*** Block opens ***

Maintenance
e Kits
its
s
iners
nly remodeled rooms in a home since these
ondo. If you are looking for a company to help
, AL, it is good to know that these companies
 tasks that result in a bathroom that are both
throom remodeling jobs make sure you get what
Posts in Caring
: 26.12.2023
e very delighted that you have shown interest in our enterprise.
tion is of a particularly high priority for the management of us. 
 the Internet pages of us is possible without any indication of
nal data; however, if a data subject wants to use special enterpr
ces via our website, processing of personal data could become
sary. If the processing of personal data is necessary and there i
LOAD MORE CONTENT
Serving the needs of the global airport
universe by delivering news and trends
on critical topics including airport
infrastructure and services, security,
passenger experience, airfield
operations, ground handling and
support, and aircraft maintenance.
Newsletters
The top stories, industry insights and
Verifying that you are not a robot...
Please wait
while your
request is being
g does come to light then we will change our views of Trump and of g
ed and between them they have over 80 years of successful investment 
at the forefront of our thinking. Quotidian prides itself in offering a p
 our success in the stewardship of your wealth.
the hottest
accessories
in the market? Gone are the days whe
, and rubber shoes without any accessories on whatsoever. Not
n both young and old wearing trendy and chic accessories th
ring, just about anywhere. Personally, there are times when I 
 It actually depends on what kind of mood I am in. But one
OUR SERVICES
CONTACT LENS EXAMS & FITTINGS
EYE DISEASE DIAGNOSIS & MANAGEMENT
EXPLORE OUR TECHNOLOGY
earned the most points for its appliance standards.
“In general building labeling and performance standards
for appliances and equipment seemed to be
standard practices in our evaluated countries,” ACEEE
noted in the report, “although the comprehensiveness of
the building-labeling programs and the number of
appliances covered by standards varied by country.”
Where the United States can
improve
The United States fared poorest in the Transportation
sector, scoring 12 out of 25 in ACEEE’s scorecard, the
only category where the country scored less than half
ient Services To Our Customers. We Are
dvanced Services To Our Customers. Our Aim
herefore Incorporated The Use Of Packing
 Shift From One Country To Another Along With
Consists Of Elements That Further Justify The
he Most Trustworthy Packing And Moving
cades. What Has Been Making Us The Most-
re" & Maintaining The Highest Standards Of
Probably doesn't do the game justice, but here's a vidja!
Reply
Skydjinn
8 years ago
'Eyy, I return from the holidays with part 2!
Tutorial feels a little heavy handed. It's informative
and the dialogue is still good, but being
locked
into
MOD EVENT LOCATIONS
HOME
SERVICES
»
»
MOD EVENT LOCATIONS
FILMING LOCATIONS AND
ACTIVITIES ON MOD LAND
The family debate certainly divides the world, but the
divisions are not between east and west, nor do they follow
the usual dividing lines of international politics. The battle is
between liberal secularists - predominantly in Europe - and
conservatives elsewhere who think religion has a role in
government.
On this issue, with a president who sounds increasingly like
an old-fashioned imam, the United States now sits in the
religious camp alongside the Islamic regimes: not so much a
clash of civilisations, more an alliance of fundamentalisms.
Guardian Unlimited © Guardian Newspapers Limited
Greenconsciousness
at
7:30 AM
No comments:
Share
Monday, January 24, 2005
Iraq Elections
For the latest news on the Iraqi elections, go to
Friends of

*** Block closes ***

▸ Work to complete
In the listing above, find the line with "appliances covered by" and the line with "divisions are not", then reproduce both and every line between them exactly.

▸ Your response
appliances covered by standards varied by country.”
Where the United States can
improve
The United States fared poorest in the Transportation
sector, scoring 12 out of 25 in ACEEE’s scorecard, the
only category where the country scored less than half
ient Services To Our Customers. We Are
dvanced Services To Our Customers. Our Aim
herefore Incorporated The Use Of Packing
 Shift From One Country To Another Along With
Consists Of Elements That Further Justify The
he Most Trustworthy Packing And Moving
cades. What Has Been Making Us The Most-
re" & Maintaining The Highest Standards Of
Probably doesn't do the game justice, but here's a vidja!
Reply
Skydjinn
8 years ago
'Eyy, I return from the holidays with part 2!
Tutorial feels a little heavy handed. It's informative
and the dialogue is still good, but being
locked
into
MOD EVENT LOCATIONS
HOME
SERVICES
»
»
MOD EVENT LOCATIONS
FILMING LOCATIONS AND
ACTIVITIES ON MOD LAND
The family debate certainly divides the world, but the
divisions are not between east and west, nor do they follow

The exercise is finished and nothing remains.